Q4: Hybrid architecture

Because Transformer has a strong global modeling ability, and CNN is more data-efficient, it does not need so much training data. Considering the combination of pre-CNN + post-Transformer, two different image preprocessing methods are compared through experiments: The image preprocessing method of ViT is the A picture is divided into patches, directly through the fully connected layer fc, the hybrid structure does not divide the patches, using CNN (res50 feature map 14 * 14 = 196), through the fully connected layer E Linear projections to get the embedding of the picture

7.2 Fine-tuning and higher resolution (fine-tuning and higher resolution)

Paper translation:

  • Typically, we pre-train ViT on large datasets and fine-tune to (smaller) downstream tasks. To this end, we removed the pre-training prediction head and replaced it with a DxK feed-forward layer initialized with all 0s, where K is the number of downstream categories. Often it is beneficial to use fine-tuning at a higher resolution than pre-trained (Touvron et al., 2019; Kolesnikov et al., 2020). This results in a larger effective sequence length when feeding higher resolution images while keeping the tile size constant. VIT can handle any sequence length (up to the upper limit of memory). However, pretrained positional embeddings may no longer be meaningful. Therefore, we perform 2D interpolation of the pre-trained positional embeddings according to their position in the original image . Note: Resolution adjustment, the decimation of image patches, is the only inductive bias point in Vision Transformer that manually injects the 2D structure of the image.
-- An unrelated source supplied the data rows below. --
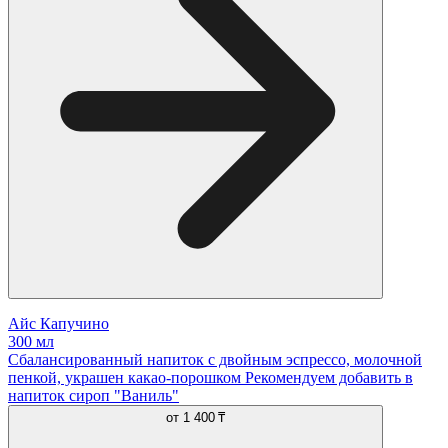
Айс Капучино
300 мл
Сбалансированный напиток с двойным эспрессо, молочной
пенкой, украшен какао-порошком Рекомендуем добавить в
напиток сироп "Ваниль"
от
1 400 ₸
Q1: The number of patches increases, how to use the pre-trained position code?

In theory, Transformer can handle any length. However , the position embedding trained in advance may be invalid. For example, the original 1-9 Jiugongge picture has more patches, and the position encoding needs to be 1-25.  Then the number of patches increases, how to use the pre-trained position code? Here is a simple 2D interpolation, implemented with torch's official interpolate function ; but not any length increase can maintain the effect. When you change from a very short sequence to a very long sequence (256 → 512 → 768), use the difference directly, and the final effect will drop. Interpolate is only a temporary solution and a limitation of VIT fine-tuning. It is also because you use the position information of the picture to make this difference. In the resolution adjustment and image block extraction, this is the only inductive bias that uses the 2D information of the picture in Vision Transformer .


8. Experiments _ _

Paper translation:

  • We evaluate the representation learning capabilities of ResNet, Vision Transformer (ViT), and hybrid networks of the two. To understand the data requirements of each model, we pre-train on very large datasets and evaluate on many benchmark tasks . When considering the computational cost of the pre-trained model. ViT performs very well , with a lower pre-training cost, achieving the best results so far, on most recognition benchmarks. Finally, we perform a small experiment with self-supervision, showing that self-supervised ViT holds great promise for the future .

8.1 Setup 

8.1.1 Datasets

  • In order to explore the scalability of the model (to explore model scalability), three data sets of ImageNet-1K (1.3million), ImageNet-21K (14million), and JFT-18K (303million) were used in the pre-training phase. Also refer to BiT, delete the duplicate data in the pre-training dataset and the downstream task test set (de-duplicate the pre-training datasets wrt the test sets of the downstream)
  • Downstream datasets include: ImageNet (on the original validation labels), ImageNet (on the cleaned-up ReaL labels), CIFAR-10/100, Oxford-IIIT Pets, Oxford Flowers-102, VTAB (19 tasks)
  • ImageNet ReaL reference 2020-Are we done with imagenet?  VTAB reference 2019-A large-scale study of representation learning with the visual task adaptation benchmark , preprocessing of all datasets reference BiT

8.1.2 Model Variants (models and variants)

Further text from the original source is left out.